Of the top ten contributors to candidates in the last Seattle city elections, at least eight can be linked, directly or by relationship, to recent payments from the city, which are usually worth far more than the contribution itself (see Top Ten list, this page). Judged by this money flow, modest campaign contributions to city officials, totalling perhaps $1,000 or $2,000, might be regarded as a darn good investment. Besides interests in city money, many major contributors have other possible motives for self-benefit, such as a freeway off-ramp near their office (for a new Immunex installation on Elliott Bay), or renewed cable rights (Viacom).

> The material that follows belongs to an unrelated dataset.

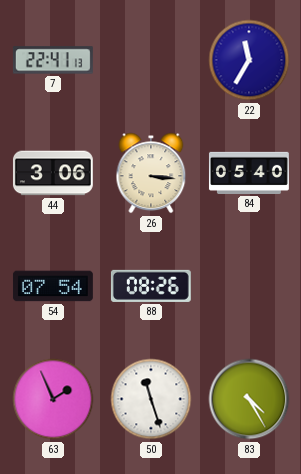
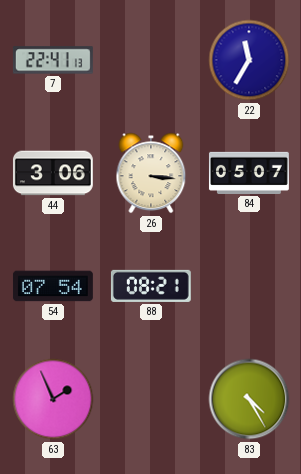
84: 05:40 -> 05:07
88: 08:26 -> 08:21
50: 11:27 -> none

Campaign contributions are legal, so you can't call them bribes or kickbacks. Also true is that in many cases city payments and campaign contributions do not coincide (for instance, construction contractors for the city do not tend to be large contributors). Nevertheless, it's clear that rich businesspeople more or less bankroll the political process and reap rewards from it as well. Critics contend this creates warps on the supposedly even playfield of city democracy. One of these warps is...
Downtown Uber Alles
Viewed from neighboring hills, Seattle's downtown skyline seems like a huge crystal garden. It has grown quickly upward, an instant San Francisco overtaking the now-tiny Smith Tower. However, the crystal is somewhat fragile. Feverish real estate development has given way in recent years to abandoned retail stores and largely vacant office buildings, leaving Downtown somewhat hollow. Now some of the same businesspeople who helped overextend Downtown want the city government to help keep Downtown busy, upscale, and looking spiffy.
Charlie Chong, a leader of the Neighborhood Rights Campaign, believes the clamor and clout of Downtown interests are drowning out concern for neighborhoods. Chong, 68, a resident of the Admiral neighborhood of West Seattle, explains how Downtown-bias develops: "If you want to become the mayor or a city council member, you've got to have the support of Downtown. Downtown means campaign contributions, and without that, you're just collecting $100 here and there from your friends and relatives." Although Chong believes a broad base of campaign volunteers can help an underfunded candidate, he concedes that it's difficult to challenge the big Downtown money.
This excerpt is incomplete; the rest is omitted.